■ **Assigned task**
Work out how many lines in the data below contain the string "democracy", and reply with that figure alone.
Data records START
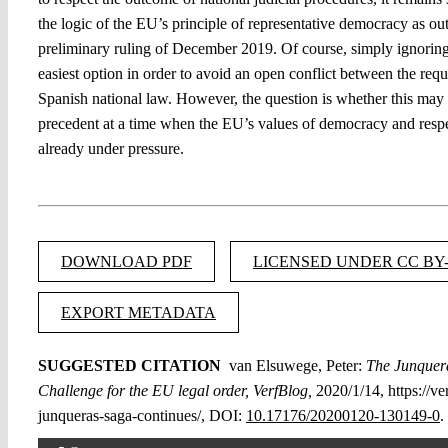
the logic of the EU’s principle of representative democracy as ou
preliminary ruling of December 2019. Of course, simply ignoring 
easiest option in order to avoid an open conflict between the re
Spanish national law. However, the question is whether this may
precedent at a time when the EU’s values of democracy and respec
already under pressure.
DOWNLOAD PDF
LICENSED UNDER CC BY-
EXPORT METADATA
SUGGESTED CITATION
van Elsuwege, Peter:
The Junquer
Challenge for the EU legal order, VerfBlog,
2020/1/14, https://ve
junqueras-saga-continues/, DOI:
10.17176/20200120-130149-0
.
Data records END
■ **Result of the task**
2